Ray was the first to voice his disappointment, saying that it was a tourist trap. As soon as he said it, Carmen and I spotted the parked bus that had dropped off a tour group for a photo opportunity. We stomped our way the last several meters to the marker, attempting to force out our frustrations. Carmen, Ray and I had seen the movie as well as other pictures, but the vehicles and highway had always been carefully concealed.
I was able to get over the disappointment of my unrealistic expectation of the Cruz de Ferro scene fairly quickly. It had been a tremendous accomplishment to reach the sight so I focused on that instead. We walked first to a picnic table to remove our backpacks, giving the bus group time to leave. Because the scene wasn’t as isolated and spiritual as I had pictured, found that I wasn’t sentimental or emotional at all. Carmen and I offered to take pictures of each other, and Ray tossed his rock onto the pile without either of us knowing.
It was still a little foggy and the sky was gray with clouds when I climbed the mound to the top. I was surprised to see other items that had been left, like photos and shoes as I climbed. I threw my hands up in the air as celebration for the accomplishment and then added my rock to the mound. I took Carmen’s picture as she took her turn climbing to the top. She spent more time reflecting on the monument itself than I had, then tossed her rock into the pile.

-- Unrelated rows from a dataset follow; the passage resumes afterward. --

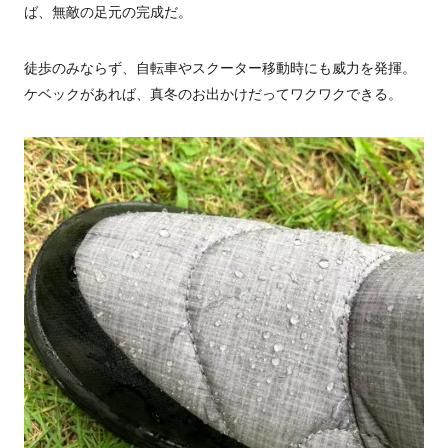
ば、無敵の足元の完成だ。
徒歩のみならず、自転車やスクーター移動時にも威力を発揮。
ケベックがあれば、真冬のお出かけだってワクワクできる。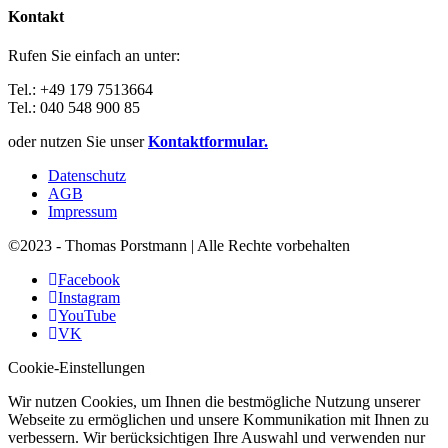
Kontakt
Rufen Sie einfach an unter:
Tel.: +49 179 7513664
Tel.: 040 548 900 85
oder nutzen Sie unser
Kontaktformular.
Datenschutz
AGB
Impressum
©2023 - Thomas Porstmann | Alle Rechte vorbehalten
Facebook
Instagram
YouTube
VK
Cookie-Einstellungen
Wir nutzen Cookies, um Ihnen die bestmögliche Nutzung unserer
Webseite zu ermöglichen und unsere Kommunikation mit Ihnen zu
verbessern. Wir berücksichtigen Ihre Auswahl und verwenden nur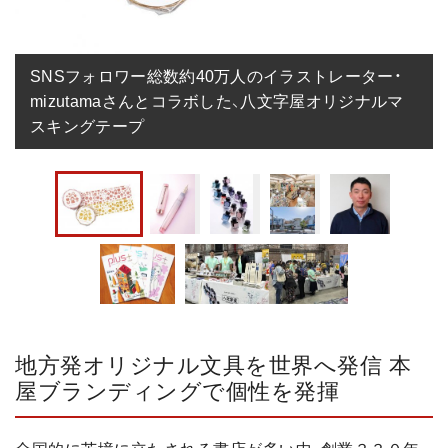
SNSフォロワー総数約40万人のイラストレーター・
mizutamaさんとコラボした、八文字屋オリジナルマ
スキングテープ
地方発オリジナル文具を世界へ発信 本
屋ブランディングで個性を発揮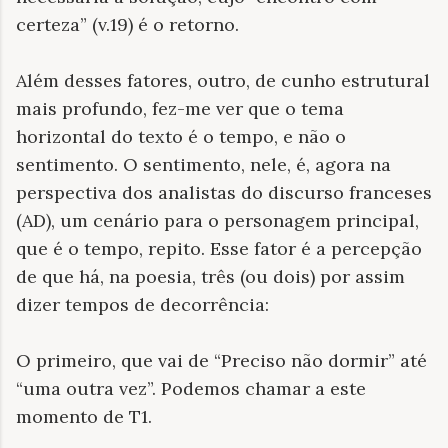
certeza” (v.19) é o retorno.
Além desses fatores, outro, de cunho estrutural
mais profundo, fez-me ver que o tema
horizontal do texto é o tempo, e não o
sentimento. O sentimento, nele, é, agora na
perspectiva dos analistas do discurso franceses
(AD), um cenário para o personagem principal,
que é o tempo, repito. Esse fator é a percepção
de que há, na poesia, três (ou dois) por assim
dizer tempos de decorrência:
O primeiro, que vai de “Preciso não dormir” até
“uma outra vez”. Podemos chamar a este
momento de T1.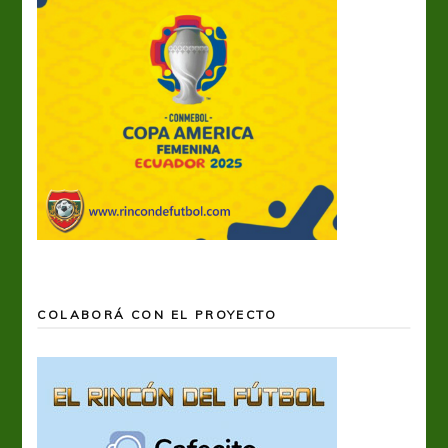
COLABORÁ CON EL PROYECTO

After photos I realized that the whole experience had been so different than I thought it would be. As much as we tried, Ray, Carmen and I could not stop talking about how disappointed we were. A chapel had been constructed on the site along with picnic tables and other seating, so the grounds were very nice. I had imagined a quiet, spiritual time when I looked forward to leaving my rock behind, and I decided that I could still have that moment. I walked over to the chapel and repeated the prayer I had said so often over the past month. I prayed that God would reveal the path that He had created for our three children, my daughter-in-law, and any future sons-in-law, to each one of them. I prayed that they would seek God’s wisdom for their lives and not stray away, toward pain and hardship. It was also my prayer that God would use the example of Ray and I walking this Camino as more than just a walk, but a commitment to persevere through hardship by relying on God.
As I finished my prayer, I was surprised that I wasn’t more emotional. Then I realized that I was wrong to think that removing a rock from my pocket would be some life changing moment. Praying for my children and others to know the love and grace of God did not start and would not stop at the Cruz de Ferro. As we walked away, I turned back for one last look just as the sun broke through the clouds revealing a glimpse of the blue sky I had grown to love so much. It occurred to me that likewise, I had recognized a tiny insight of all there is to learn from this walk called life.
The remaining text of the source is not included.